=== Section Start ===

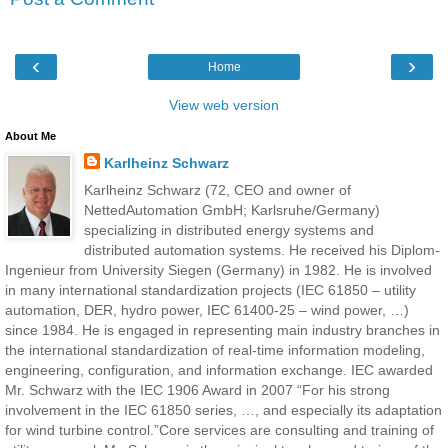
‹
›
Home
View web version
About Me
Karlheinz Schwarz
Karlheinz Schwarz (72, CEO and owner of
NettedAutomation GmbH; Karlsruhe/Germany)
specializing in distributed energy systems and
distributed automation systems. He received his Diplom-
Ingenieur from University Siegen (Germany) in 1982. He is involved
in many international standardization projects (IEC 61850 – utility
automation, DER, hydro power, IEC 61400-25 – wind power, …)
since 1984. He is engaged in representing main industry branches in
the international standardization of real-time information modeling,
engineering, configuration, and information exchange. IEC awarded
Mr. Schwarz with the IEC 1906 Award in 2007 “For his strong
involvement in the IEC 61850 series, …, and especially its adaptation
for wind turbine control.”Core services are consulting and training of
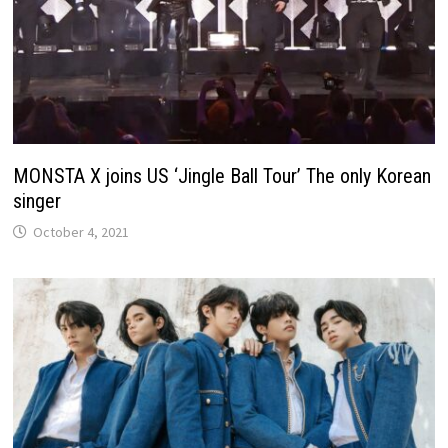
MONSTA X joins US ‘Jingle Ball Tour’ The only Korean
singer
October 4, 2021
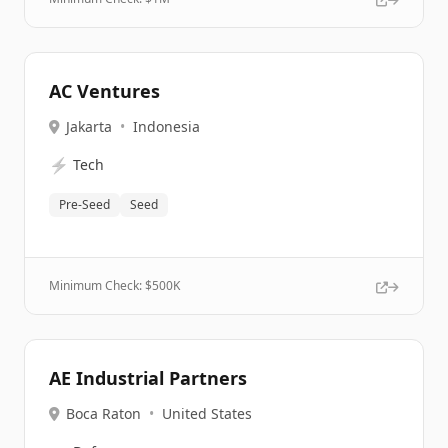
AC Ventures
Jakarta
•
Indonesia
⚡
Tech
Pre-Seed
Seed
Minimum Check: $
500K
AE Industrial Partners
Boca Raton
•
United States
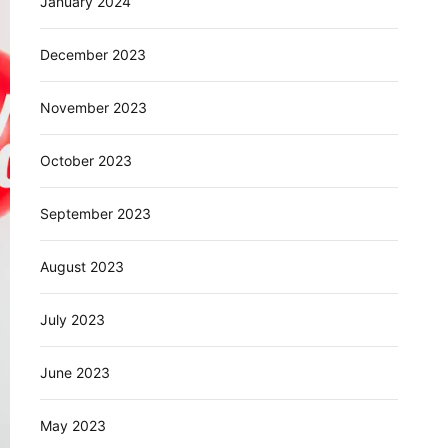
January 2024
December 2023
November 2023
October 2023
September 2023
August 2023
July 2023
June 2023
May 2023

=== Section End ===
=== Section Start ===

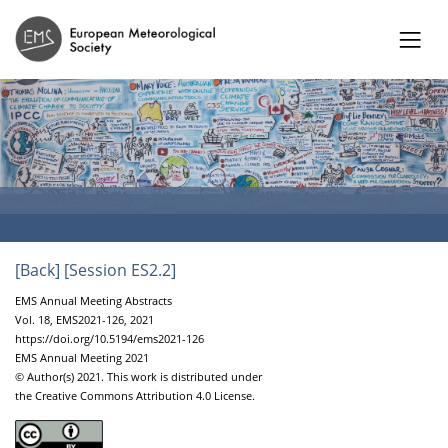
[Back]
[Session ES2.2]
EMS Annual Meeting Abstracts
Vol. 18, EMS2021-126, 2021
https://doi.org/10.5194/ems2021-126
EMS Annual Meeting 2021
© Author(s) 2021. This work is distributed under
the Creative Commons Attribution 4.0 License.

=== Section End ===

§ Goal of the exercise
Look through the entries above. Copy out every line holding the word "Annual".

§ Completed exercise
EMS Annual Meeting Abstracts
EMS Annual Meeting 2021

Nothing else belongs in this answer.